THIS is an unusual travelogue with nine essays wherein the author uses the production and conception of fish to provide insights into the culture and ecology of the subcontinent. In a coastline as long and diverse as India’s, fish inhabit the heart of many worlds – food, culture, commerce, sport, history and society.

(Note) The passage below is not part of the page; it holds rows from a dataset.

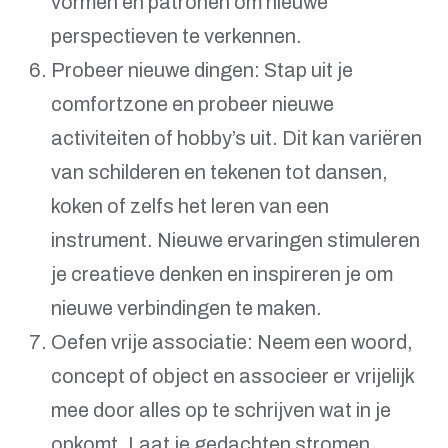
vormen en patronen om nieuwe
perspectieven te verkennen.
Probeer nieuwe dingen: Stap uit je
comfortzone en probeer nieuwe
activiteiten of hobby’s uit. Dit kan variëren
van schilderen en tekenen tot dansen,
koken of zelfs het leren van een
instrument. Nieuwe ervaringen stimuleren
je creatieve denken en inspireren je om
nieuwe verbindingen te maken.
Oefen vrije associatie: Neem een woord,
concept of object en associeer er vrijelijk
mee door alles op te schrijven wat in je
opkomt. Laat je gedachten stromen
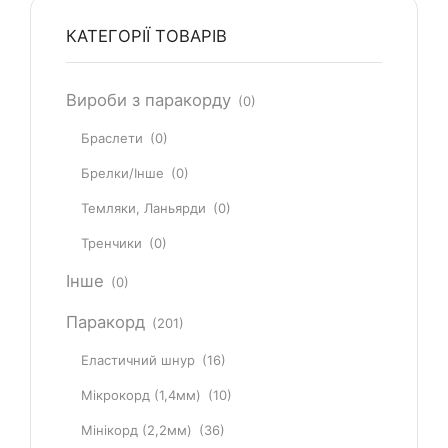
КАТЕГОРІЇ ТОВАРІВ
Вироби з паракорду
(0)
Браслети
(0)
Брелки/Інше
(0)
Темляки, Ланьярди
(0)
Тренчики
(0)
Інше
(0)
Паракорд
(201)
Еластичний шнур
(16)
Мікрокорд (1,4мм)
(10)
Мінікорд (2,2мм)
(36)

In the first essay, describing the preparation and process of eating hilsa in Kolkata, the author says that if Bengali “cuisine were Wimbledon, the hilsa would always play on the Centre Court”, as it is the undisputed champion of fish in the east. Poets have written on it with one calling the ilish, as the hilsa is known in Bengali, “the darling of the waters”. Describing the technique of cooking hilsa by shorsha ilish, the author says that the fish is simmered and served in cuts placed in mustard sauce so pungent that “its wallop reaches right into your sinuses.” The sauce is an assembly of grainy mustard and chillies, turmeric and lemon achieving the sort of bright yellow that is otherwise found only in pots of poster paint. He lists Howrah fish market, Kolaghat and Diamond Harbour as the main outlelts for hilsa, which could be either from the Padma river in Bangladesh or the Ganga in Kolkata. While Bangladeshis prize “the plumper fish from the Padma above everything else”, the Ganga hilsa “is still hilsa, but that is really all that can be said for it. West Bengalis, on the other hand, sympathise with their oriental cousins, who cannot appreciate the intense flavour of the Ganga hilsa”.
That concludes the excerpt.